Staffordshire/Warwickshire 1 was a tier 9 English Rugby Union league with teams from Staffordshire and Warwickshire taking part.  Promoted teams moved up to Midlands West 2 and relegated teams dropped to either Staffordshire 1 or Warwickshire 1.  The division was cancelled at the end of the 1999–00 campaign due to nationwide league restructuring by the RFU, with the majority of teams transferred into the newly introduced Midlands 4 West (North) or Midlands 4 West (South).

Original teams
When league rugby began in 1987 this division (known as Staffordshire/Warwickshire) contained the following teams:

Bedworth
Handsworth
Kenilworth
Leek
Newcastle (Staffs)
Nuneaton Old Edwardians
Old Leamingtonians
Old Longtonians
Stoke Old Boys
Stratford-upon-Avon
Willenhall

Staffordshire/Warwickshire 1 honours

Staffordshire/Warwickshire (1987–1992)

The original Staffordshire/Warwickshire was a tier 7 league with promotion up to Midlands 2 West and relegation down to either Staffordshire 1 or Warwickshire 1.

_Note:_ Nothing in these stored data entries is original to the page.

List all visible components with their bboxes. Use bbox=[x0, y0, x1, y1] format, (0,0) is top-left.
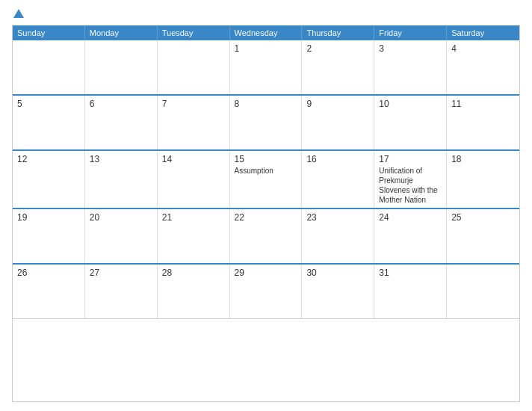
calendar-cell bbox=[85, 40, 158, 94]
cell-date-number: 13 bbox=[90, 154, 152, 164]
calendar-cell: 28 bbox=[158, 265, 230, 318]
calendar-cell: 13 bbox=[85, 151, 158, 208]
cell-date-number: 20 bbox=[90, 212, 152, 223]
calendar-cell: 9 bbox=[302, 96, 374, 149]
cell-date-number: 30 bbox=[306, 268, 369, 278]
calendar-cell: 23 bbox=[302, 209, 374, 263]
cell-date-number: 11 bbox=[451, 99, 515, 109]
cell-date-number: 7 bbox=[162, 99, 225, 109]
calendar-header: SundayMondayTuesdayWednesdayThursdayFrid… bbox=[13, 25, 519, 40]
calendar-cell: 8 bbox=[230, 96, 303, 149]
cell-date-number: 22 bbox=[235, 212, 297, 223]
calendar-cell: 3 bbox=[374, 40, 447, 94]
week-row-1: 1234 bbox=[13, 40, 519, 96]
calendar-cell: 17Unification of Prekmurje Slovenes with… bbox=[374, 151, 447, 208]
cell-date-number: 21 bbox=[162, 212, 225, 223]
calendar: SundayMondayTuesdayWednesdayThursdayFrid… bbox=[12, 25, 520, 402]
calendar-cell: 27 bbox=[85, 265, 158, 318]
logo bbox=[12, 9, 24, 19]
cell-date-number: 24 bbox=[379, 212, 442, 223]
calendar-cell: 1 bbox=[230, 40, 303, 94]
calendar-cell: 26 bbox=[13, 265, 85, 318]
calendar-cell: 10 bbox=[374, 96, 447, 149]
cell-date-number: 6 bbox=[90, 99, 152, 109]
cell-date-number: 10 bbox=[379, 99, 442, 109]
day-header-tuesday: Tuesday bbox=[158, 25, 230, 40]
header bbox=[12, 9, 520, 19]
calendar-cell: 11 bbox=[447, 96, 519, 149]
calendar-cell: 25 bbox=[447, 209, 519, 263]
cell-date-number: 12 bbox=[17, 154, 80, 164]
cell-date-number: 29 bbox=[235, 268, 297, 278]
calendar-cell: 6 bbox=[85, 96, 158, 149]
cell-date-number: 9 bbox=[306, 99, 369, 109]
cell-date-number: 31 bbox=[379, 268, 442, 278]
calendar-cell bbox=[158, 40, 230, 94]
week-row-5: 262728293031 bbox=[13, 265, 519, 319]
calendar-cell: 20 bbox=[85, 209, 158, 263]
calendar-cell: 4 bbox=[447, 40, 519, 94]
calendar-cell: 14 bbox=[158, 151, 230, 208]
cell-date-number: 16 bbox=[306, 154, 369, 164]
cell-date-number: 23 bbox=[306, 212, 369, 223]
cell-date-number: 5 bbox=[17, 99, 80, 109]
week-row-2: 567891011 bbox=[13, 96, 519, 151]
logo-triangle-icon bbox=[13, 9, 24, 18]
calendar-cell: 29 bbox=[230, 265, 303, 318]
cell-event-label: Unification of Prekmurje Slovenes with t… bbox=[379, 166, 442, 205]
week-row-4: 19202122232425 bbox=[13, 209, 519, 265]
cell-date-number: 8 bbox=[235, 99, 297, 109]
page: SundayMondayTuesdayWednesdayThursdayFrid… bbox=[0, 0, 532, 411]
calendar-cell bbox=[13, 40, 85, 94]
cell-date-number: 28 bbox=[162, 268, 225, 278]
day-header-monday: Monday bbox=[85, 25, 158, 40]
day-header-wednesday: Wednesday bbox=[230, 25, 303, 40]
cell-date-number: 4 bbox=[451, 43, 515, 54]
calendar-cell: 2 bbox=[302, 40, 374, 94]
calendar-cell bbox=[447, 265, 519, 318]
cell-event-label: Assumption bbox=[235, 166, 297, 176]
calendar-cell: 30 bbox=[302, 265, 374, 318]
calendar-cell: 12 bbox=[13, 151, 85, 208]
calendar-cell: 18 bbox=[447, 151, 519, 208]
calendar-cell: 16 bbox=[302, 151, 374, 208]
calendar-cell: 31 bbox=[374, 265, 447, 318]
cell-date-number: 19 bbox=[17, 212, 80, 223]
cell-date-number: 25 bbox=[451, 212, 515, 223]
cell-date-number: 14 bbox=[162, 154, 225, 164]
calendar-cell: 24 bbox=[374, 209, 447, 263]
cell-date-number: 18 bbox=[451, 154, 515, 164]
calendar-cell: 22 bbox=[230, 209, 303, 263]
cell-date-number: 2 bbox=[306, 43, 369, 54]
calendar-cell: 15Assumption bbox=[230, 151, 303, 208]
calendar-body: 123456789101112131415Assumption1617Unifi… bbox=[13, 40, 519, 319]
cell-date-number: 17 bbox=[379, 154, 442, 164]
cell-date-number: 27 bbox=[90, 268, 152, 278]
day-header-friday: Friday bbox=[374, 25, 447, 40]
calendar-cell: 19 bbox=[13, 209, 85, 263]
cell-date-number: 15 bbox=[235, 154, 297, 164]
day-header-thursday: Thursday bbox=[302, 25, 374, 40]
calendar-cell: 21 bbox=[158, 209, 230, 263]
week-row-3: 12131415Assumption1617Unification of Pre… bbox=[13, 151, 519, 209]
calendar-cell: 7 bbox=[158, 96, 230, 149]
cell-date-number: 26 bbox=[17, 268, 80, 278]
cell-date-number: 1 bbox=[235, 43, 297, 54]
day-header-sunday: Sunday bbox=[13, 25, 85, 40]
day-header-saturday: Saturday bbox=[447, 25, 519, 40]
calendar-cell: 5 bbox=[13, 96, 85, 149]
cell-date-number: 3 bbox=[379, 43, 442, 54]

Staffordshire/Warwickshire 1 (1992–1993)

Merging of the Staffordshire and Warwickshire leagues would lead to the division being renamed as Staffordshire/Warwickshire 1 and would drop to being a tier 9 league.  Promotion was now to the newly introduced Midlands West 2 and relegation to Staffordshire/Warwickshire 2.

Staffordshire/Warwickshire 1 (1993–1996)

The top six teams from Midlands 1 and the top six from North 1 were combined to create National 5 North, meaning that Staffordshire/Warwickshire 1 dropped to become a tier 10 league.  Promotion continued to Midlands West 2 and relegation to Staffordshire/Warwickshire 2.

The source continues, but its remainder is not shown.